Again, I felt the unmistakable force of a feminine frame grab. I have no doubt that Nina knows a damn sight more about hookah than I do, but it didn’t matter. If I allowed her to choose what we would drink and what we would smoke then all would be lost. And so when the shisha master appeared (yes, he really called himself that), I noisily overrode her and ordered a pipe I had enjoyed previously. And then I sank back into that deep leather couch and put an arm around Nina, who had now crossed her legs demurely next to me, and she lent into me placidly enough, her pretty head on my shoulder. And Russian pop music played and the thought rushed quickly through my mind that, were I to die here tonight, it wouldn’t be an altogether bad way to go.

 

‘You know they show Playboy videos in the toilets,’ I told Nina

 

‘Really?’ She perked up, seemed interested.

 

‘Yeah - naked women cavorting around with one another on-screen while you use the restroom’ I said.

 

‘Cool’, she responded.

 

A woman in London would probably have reported the venue to the authorities for misogyny, but Russia is a very different sort of place. But it was true - video screens in the bathrooms showed luxurious clips of beautiful women, sometimes solo, sometimes in faux-lesbian clinches with other girls, dancing naked onscreen for the punters’ delectation.

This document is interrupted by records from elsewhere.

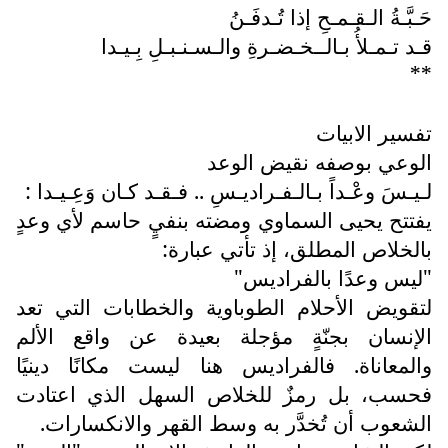
حَـبَّـةُ الـقـمـحِ إذا تُـدفَـنُ
قـد تـمـلأُ بـالــخـضـرةِ والـسـنـبـلِ بِـيـدا
**
تفسير الابيات
الوعي بوصفه نقيض الوعد
لـيـسَ وعْـداً بـالـفـراديـسِ .. فـقـد كـان وَعِـيـدا :
يفتتح يحيى السماوي ومضته بنفيٍ حاسم لأي وعدٍ
بالخلاص المطلق، إذ تأتي عبارة:
"ليس وعدًا بالفراديس"
لتقويض الأحلام الطوباوية والخطابات التي تعد
الإنسان بجنّةٍ مؤجلة بعيدة عن واقع الألم
والمعاناة. فالفراديس هنا ليست مكانًا دينيًا
فحسب، بل رمزٌ للخلاص السهل الذي اعتادت
الشعوب أن تُخدَّر به وسط القهر والانكسارات.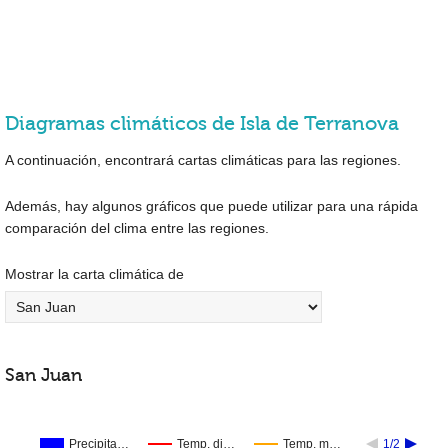
Diagramas climáticos de Isla de Terranova
A continuación, encontrará cartas climáticas para las regiones.
Además, hay algunos gráficos que puede utilizar para una rápida
comparación del clima entre las regiones.
Mostrar la carta climática de
San Juan
Precipita…
Temp. di…
Temp. m…
1/2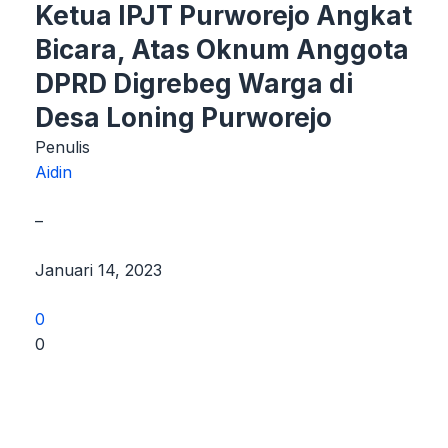
Ketua IPJT Purworejo Angkat
Bicara, Atas Oknum Anggota
DPRD Digrebeg Warga di
Desa Loning Purworejo
Penulis
Aidin
–
Januari 14, 2023
0
0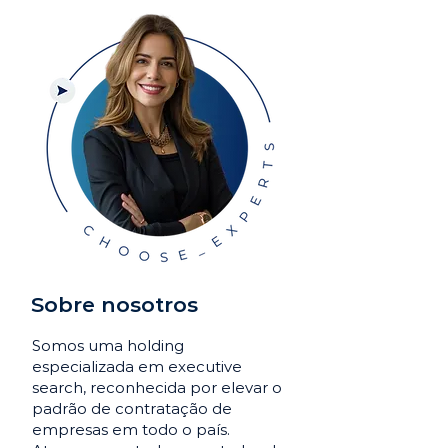
Sobre nosotros
Somos uma holding
especializada em executive
search, reconhecida por elevar o
padrão de contratação de
empresas em todo o país.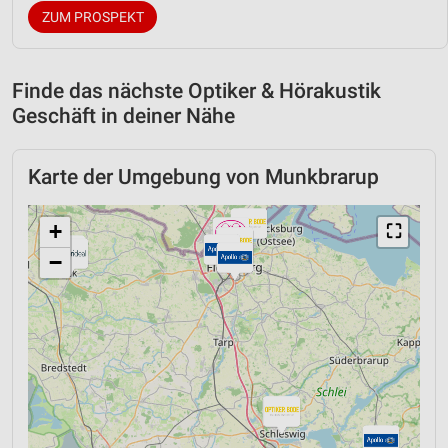
ZUM PROSPEKT
Finde das nächste Optiker & Hörakustik
Geschäft in deiner Nähe
Karte der Umgebung von Munkbrarup
+
⛶
−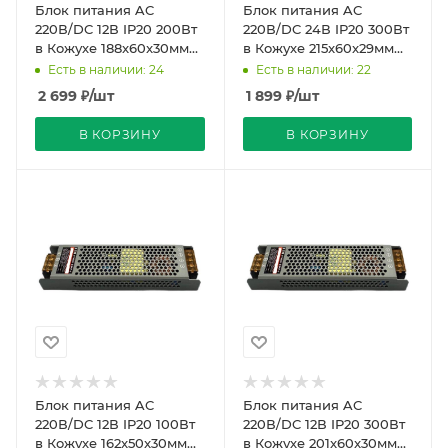
Блок питания AC
Блок питания AC
220В/DC 12В IP20 200Вт
220В/DC 24В IP20 300Вт
в Кожухе 188x60x30мм
в Кожухе 215x60x29мм
Compound Strait PRO
Compound DIM Strait
Есть в наличии: 24
Есть в наличии: 22
REDIGLE (45)
REDIGLE (45)
2 699
₽
/шт
1 899
₽
/шт
В КОРЗИНУ
В КОРЗИНУ
Блок питания AC
Блок питания AC
220В/DC 12В IP20 100Вт
220В/DC 12В IP20 300Вт
в Кожухе 162x50x30мм
в Кожухе 201x60x30мм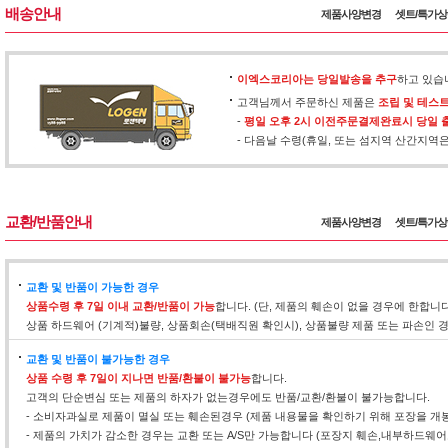
배송안내
제품사양변경
셋트/특가
이엑스코리아는 당일발송을 추구
하고 있습
고객님께서 주문하신 제품은
조립 및 테스
-
평일 오후 2시 이전주문결제완료시 당일 
- 다음날 수령(휴일, 또는 섬지역 산간지역
교환/반품안내
제품사양변경
셋트/특가
교환 및 반품이 가능한 경우
상품수령 후 7일 이내 교환/반품이 가능
합니다. (단, 제품의 훼손이 없을 경우에 한합니
상품 하드웨어 (기계적)불량, 상품회손(택배직원 확인시), 상품불량 제품 또는 파손인
교환 및 반품이 불가능한 경우
상품 수령 후 7일이 지나면 반품/환불이 불가능
합니다.
고객의 단순변심 또는 제품의 하자가 없는경우에도 반품/교환/환불이 불가능합니다.
- 소비자과실로 제품이 멸실 또는 훼손된경우 (제품 내용물을 확인하기 위해 포장을 개
- 제품의 가치가 감소한 경우는 교환 또는 A/S만 가능합니다 (포장지 훼손,내부하드웨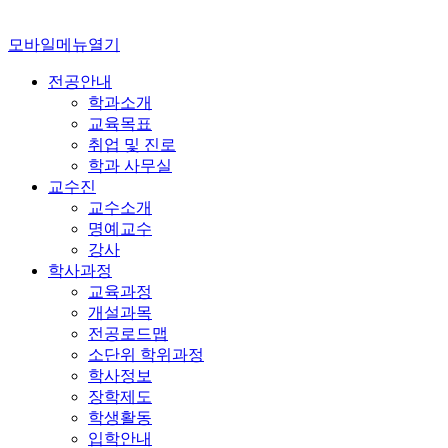
모바일메뉴열기
전공안내
학과소개
교육목표
취업 및 진로
학과 사무실
교수진
교수소개
명예교수
강사
학사과정
교육과정
개설과목
전공로드맵
소단위 학위과정
학사정보
장학제도
학생활동
입학안내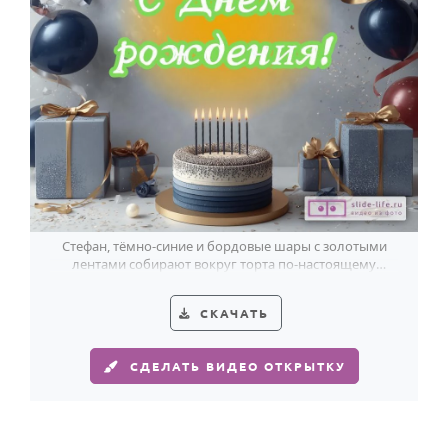
Стефан, тёмно-синие и бордовые шары с золотыми
лентами собирают вокруг торта по-настоящему
праздничный кадр.
СКАЧАТЬ
СДЕЛАТЬ ВИДЕО ОТКРЫТКУ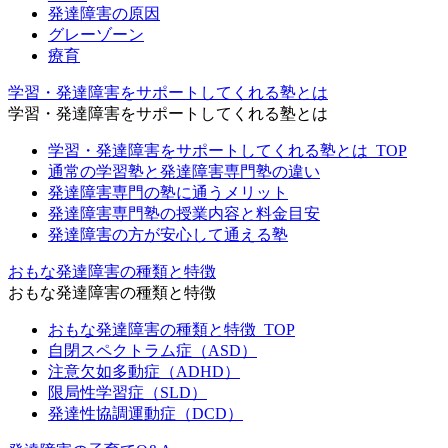
発達障害の原因
グレーゾーン
療育
学習・発達障害をサポートしてくれる塾とは
学習・発達障害をサポートしてくれる塾とは
学習・発達障害をサポートしてくれる塾とは_TOP
通常の学習塾と発達障害専門塾の違い
発達障害専門の塾に通うメリット
発達障害専門塾の授業内容と料金目安
発達障害の方が安心して通える塾
おもな発達障害の種類と特徴
おもな発達障害の種類と特徴
おもな発達障害の種類と特徴_TOP
自閉スペクトラム症（ASD）
注意欠如多動症（ADHD）
限局性学習症（SLD）
発達性協調運動症（DCD）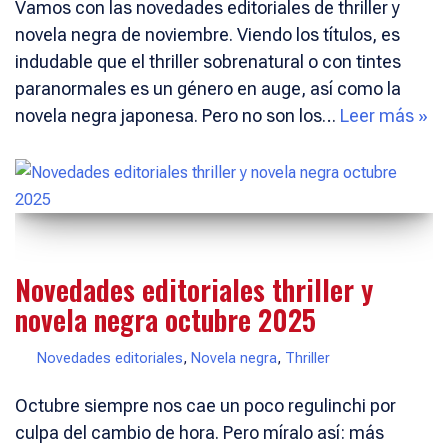
Vamos con las novedades editoriales de thriller y
novela negra de noviembre. Viendo los títulos, es
indudable que el thriller sobrenatural o con tintes
paranormales es un género en auge, así como la
novela negra japonesa. Pero no son los…
Leer más »
Novedades editoriales thriller y
novela negra octubre 2025
Novedades editoriales
,
Novela negra
,
Thriller
Octubre siempre nos cae un poco regulinchi por
culpa del cambio de hora. Pero míralo así: más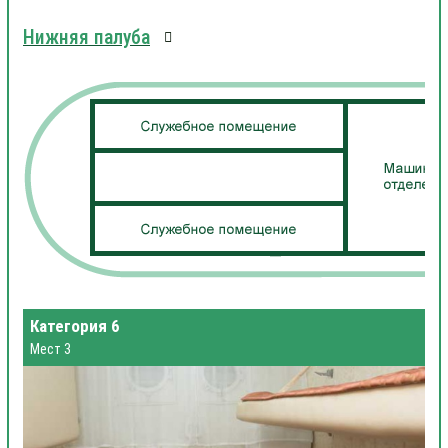
Нижняя палуба
Категория 6
Мест 3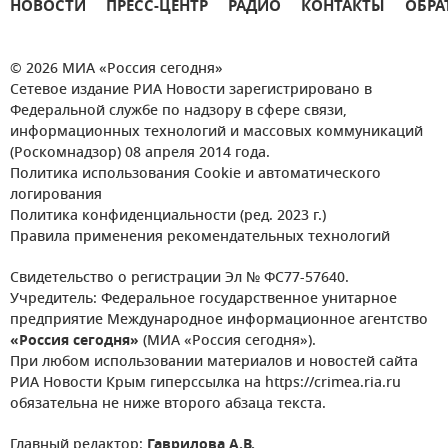
НОВОСТИ
ПРЕСС-ЦЕНТР
РАДИО
КОНТАКТЫ
ОБРА
© 2026 МИА «Россия сегодня»
Сетевое издание РИА Новости зарегистрировано в
Федеральной службе по надзору в сфере связи,
информационных технологий и массовых коммуникаций
(Роскомнадзор) 08 апреля 2014 года.
Политика использования Cookie и автоматического
логирования
Политика конфиденциальности (ред. 2023 г.)
Правила применения рекомендательных технологий
Свидетельство о регистрации Эл № ФС77-57640.
Учредитель: Федеральное государственное унитарное
предприятие Международное информационное агентство
«Россия сегодня»
(МИА «Россия сегодня»).
При любом использовании материалов и новостей сайта
РИА Новости Крым гиперссылка на https://crimea.ria.ru
обязательна не ниже второго абзаца текста.
Главный редактор:
Гаврилова А.В.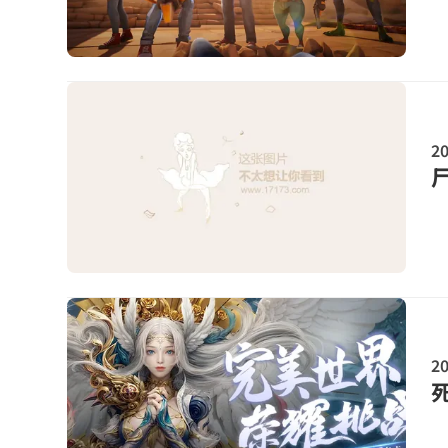
20
尸
20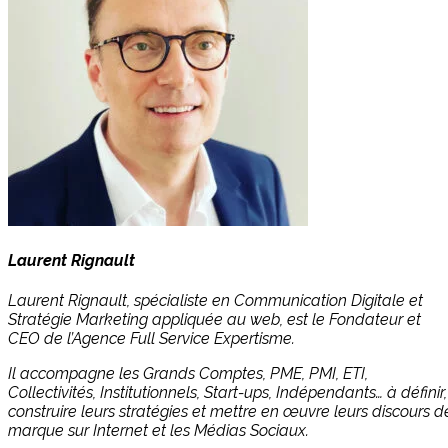
Laurent Rignault
Laurent Rignault, spécialiste en Communication Digitale et
Stratégie Marketing appliquée au web, est le Fondateur et
CEO de l’Agence Full Service Expertisme.
Il accompagne les Grands Comptes, PME, PMI, ETI,
Collectivités, Institutionnels, Start-ups, Indépendants… à définir,
construire leurs stratégies et mettre en œuvre leurs discours d
marque sur Internet et les Médias Sociaux.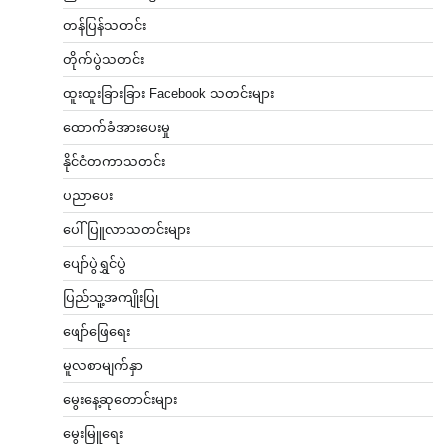
တန်ပြန်သတင်း
တိုက်ပွဲသတင်း
ထူးထူးခြားခြား Facebook သတင်းများ
ထောက်ခံအားပေးမှု
နိုင်ငံတကာသတင်း
ပညာပေး
ပေါ်ပြူလာသတင်းများ
ပျော်ပွဲရွှင်ပွဲ
ပြည်သူ့အကျိုးပြု
ဖျော်ဖြေရေး
မူလစာမျက်နှာ
မွေးနေ့ဆုတောင်းများ
မွေးမြူရေး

I approved - it was a nice, seedy touch, reminiscent of the porn video cabins you sometimes still see in European cities, or a time many years ago when clubs would sometimes show erotic films as an accompaniment to the house music they played, a decadent gesture that would no longer be tolerated in the West.

 

‘Well women’s bodies are far more beautiful than men’s’, she said.

 

‘I can only concur,’ I purred into her ear.

 

I had a sense that this was going to be a very interesting evening.